Teen Dating Abuse Happens

TEEN DATING ABUSE HAPPENS

Abusive relationships are more common in teen dating than people may realize. 1 in 3 teens in the U.S. will experience physical, sexual, or emotional abuse by someone they are in a relationship with before they become adults. And 2/3 never tell anyone. Dating abuse does not discriminate – it can happen to anyone, regardless of age, financial status, race, gender, sexual orientation, or background.

February is Teen Dating Violence Awareness Month. A perfect reminder that we need to help raise awareness as well as reach out to the young people in our lives about healthy and unhealthy relationships.

 

UNHEALTHY RELATIONSHIP WARNING SIGNS

  • Checking your phone, email, or social media accounts without your permission

  • Putting you down or belittling you, especially in front of others

  • Isolating you from friends or family (wanting you all to themselves)

  • Extreme jealousy or acting out of their own insecurity

  • Volatile outbursts, quick to anger, or unpredictable mood swings

  • Intention to harm through physical, verbal, sexual, emotional or mental abuse

  • Being possessive or acting with controlling behaviors

  • Pressuring you or forcing you to engage sexually

  • Regularly feeling disrespected or unheard by your partner

 

Dating abuse is typically a pattern of coercive, intimidating, or manipulative behaviors used to wield power and control over a partner. The abusive behaviors often lead to the partner doubting their own self-worth, and as a result they become more dependent on the abuser for validation.

 

Being in a healthy relationship still has ups and downs – there will be disagreements and conflict.
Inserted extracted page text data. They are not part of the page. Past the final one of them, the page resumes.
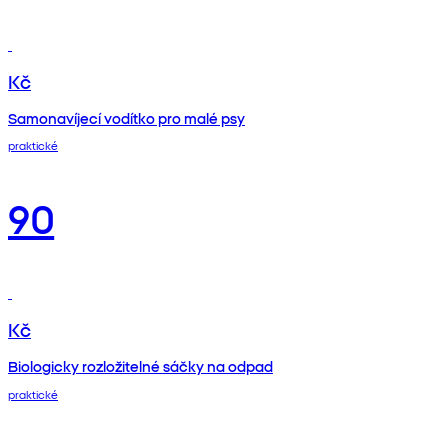
Kč
Samonavíjecí vodítko pro malé psy
praktické
90
Kč
Biologicky rozložitelné sáčky na odpad
praktické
And it takes time and effort to sustain a healthy relationship. But the “work” is worth it!

 

KEYS TO A HEALTHY RELATIONSHIP

  • Respect – feeling you are important, appreciated & valued. Holding each other in high regard.
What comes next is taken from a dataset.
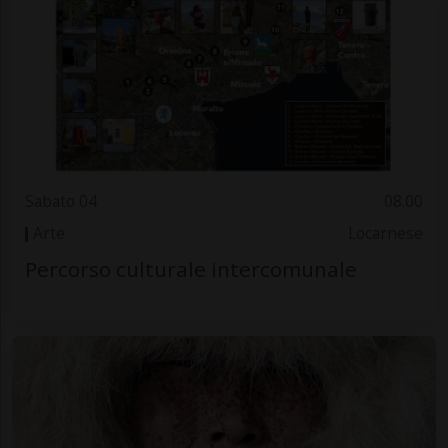
Sabato 04
08.00
Arte
Locarnese
Percorso culturale intercomunale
  • Equality – a balance of power. Making decisions together. Each person having a voice.

  • Honesty – your actions match your words. Acting with integrity. Being sincere with your reactions and feelings.

  • Safety – knowing your partner will not intentionally hurt you (physically, emotionally, psychologically, etc.). Looking out for your well-being, especially when you are vulnerable.

  • Trust – believing your partner. Relying on each other. Knowing you are not being manipulated, mislead or taken advantage of. Believing that your partner says what they mean.

 

Other important elements of a healthy relationship are: respectful communication, setting & adhering to boundaries, and each person being accountable for their own actions and words.

 

It is a myth that abuse in young relationships isn’t “real”. It absolutely is. And when ignored, it sends a message to both people that abuse is okay – creating a strong possibility that future relationships will also be abusive. Don’t be afraid of talking to the young people in your life about this!